About this task.
Your answer should reproduce every line of the material in which the word "camping" occurs.

_ _ _ _ _

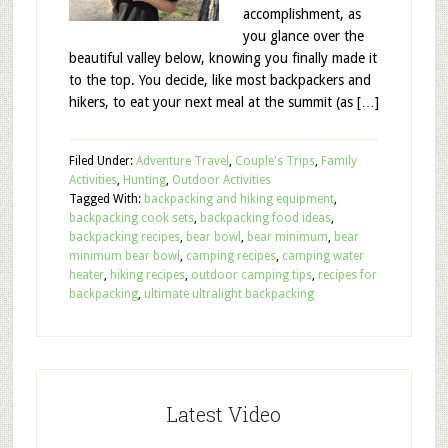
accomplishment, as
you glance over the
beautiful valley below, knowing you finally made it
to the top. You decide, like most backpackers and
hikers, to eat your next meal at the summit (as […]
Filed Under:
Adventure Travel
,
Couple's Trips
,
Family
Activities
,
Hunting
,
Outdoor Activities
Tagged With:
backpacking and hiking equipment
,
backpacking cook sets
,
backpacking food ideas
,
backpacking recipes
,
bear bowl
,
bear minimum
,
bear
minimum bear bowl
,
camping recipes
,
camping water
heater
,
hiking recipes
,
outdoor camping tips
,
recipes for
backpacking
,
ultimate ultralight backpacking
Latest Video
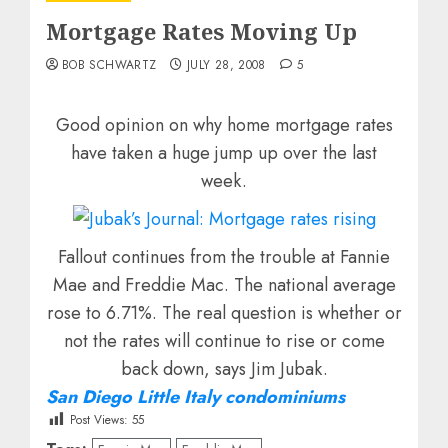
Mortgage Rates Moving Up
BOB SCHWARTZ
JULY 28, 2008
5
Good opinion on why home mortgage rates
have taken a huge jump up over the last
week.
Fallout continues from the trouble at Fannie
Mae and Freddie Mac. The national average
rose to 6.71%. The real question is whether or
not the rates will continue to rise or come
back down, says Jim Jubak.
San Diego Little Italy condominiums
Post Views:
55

_ _ _ _ _

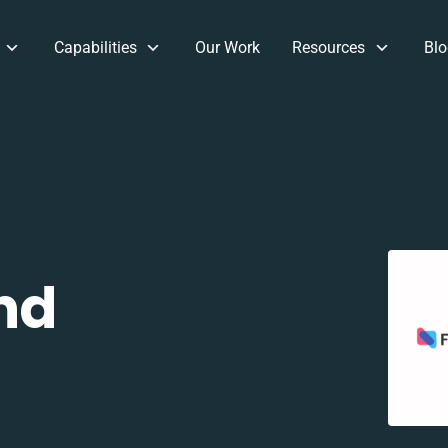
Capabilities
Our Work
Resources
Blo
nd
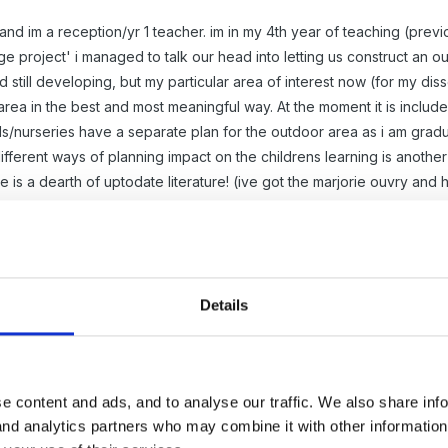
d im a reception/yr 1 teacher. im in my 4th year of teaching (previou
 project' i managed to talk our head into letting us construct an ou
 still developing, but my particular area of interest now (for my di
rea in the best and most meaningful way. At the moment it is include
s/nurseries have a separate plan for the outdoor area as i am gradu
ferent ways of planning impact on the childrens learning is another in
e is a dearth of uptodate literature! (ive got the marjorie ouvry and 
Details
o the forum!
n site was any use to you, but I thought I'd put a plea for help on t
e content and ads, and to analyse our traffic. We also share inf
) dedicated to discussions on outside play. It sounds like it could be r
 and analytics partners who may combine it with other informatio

_ _ _ _ _

Your solution.
camping recipes
camping water
outdoor camping tips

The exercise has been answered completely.